Галина Щербакова - Тоска
– Вот видите, – говорит женщина, – в нем есть живые эмоции, будь у него отец, играй с ним, может, и сдвинулась бы эта болезнь с места. Но врачи меня уверяют, что нет…
Так они сидят около часа. Домой он идет, медленно волоча как будто чужие ноги. Чтобы отдохнуть, он прижимается к железной стене гаража. И слезы как прорвало. Он плачет и думает, что хорошо бы им всем соединиться и жить вместе. Ну, как бы съехаться, как это делают при размене. Но жена разве согласится? После их личной драмы с детьми она без устали повторяет: «В этой стране рожают только идиоты. Нам за все сделанное с людьми надо вымереть как народу. До основанья. А потом на лучшее пространство земли, какое занимает Россия, завезти разные национальности в детском возрасте. А чтоб учителями у них были проверенные комиссией мира педагоги. Русский человек – это вечное горе земли».

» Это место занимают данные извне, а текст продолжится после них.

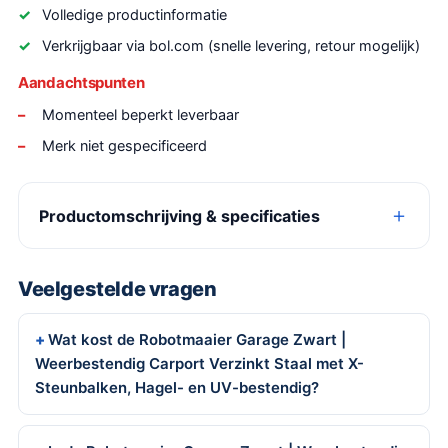
Volledige productinformatie
Verkrijgbaar via bol.com (snelle levering, retour mogelijk)
Aandachtspunten
Momenteel beperkt leverbaar
Merk niet gespecificeerd
Productomschrijving & specificaties
Veelgestelde vragen
Wat kost de Robotmaaier Garage Zwart |
Weerbestendig Carport Verzinkt Staal met X-
Steunbalken, Hagel- en UV-bestendig?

И он тыкал в лицо жене Толстого и Чайковского, Пушкина и Кулибина… Да мало ли кого? Много! В этом был какой-то невероятный парадокс его мысли. Разве может безумный, злой, жестокий народ рождать такое величие?
– Где оно, величие? – кричала жена. – Ткни мне пальцем хоть в одно живое величие, а не в покойника.
И он терялся. Окружающая его жизнь людей была отвратна. Бедные злели от нищеты. Богатые зверели от богатства. У тех и у других росли дети-уроды – у одних от голода и холода, у других – от бессмысленности существования. И те и другие дети подрастали с ненавистью друг к другу. Первые от зависти, вторые от презрения. Мир трещал по самому важному шву – молодому поколению. И погибал мальчик, которого скорее всего можно было бы спасти, если бы родина не была сукой.
Старик вжимался в ржавое железо, а мимо проскакивал железный трамвай, и тоска, пуще прежней, заполняла его всего, без остатка. И он брел домой, и только нос и щеки оставались живыми от слез и пальцев безумного ребенка.
На повороте к дому он поднял глаза на свои окна.
Распластанно, руками и грудью прижималась к стеклу жена. Да, он сегодня задержался у гаража. Он представил, как она резко раздвинула занавески окна и, погасив свет, уставилась на дорогу его возвращения. Как прилипает она носом и лбом к стеклу, как громко и хрипло дышит, как колотится ее сердце от ужаса возможной беды, как она зовет беду на себя, пусть с ней что-то случится, но только не с ним.
Он махнул ей какой-то особенно бессильной рукой. Старенькая дурочка, видишь, я жив и иду, но нет у меня для тебя крупицы счастья. Ты ведь не полюбишь Сеню. И уже без конца и края его поглотила боль-тоска. И остро, до тошноты пахло ржавчиной, которую он от души стер спиной. «Запах порчи, – подумал он. – Как всё в масть».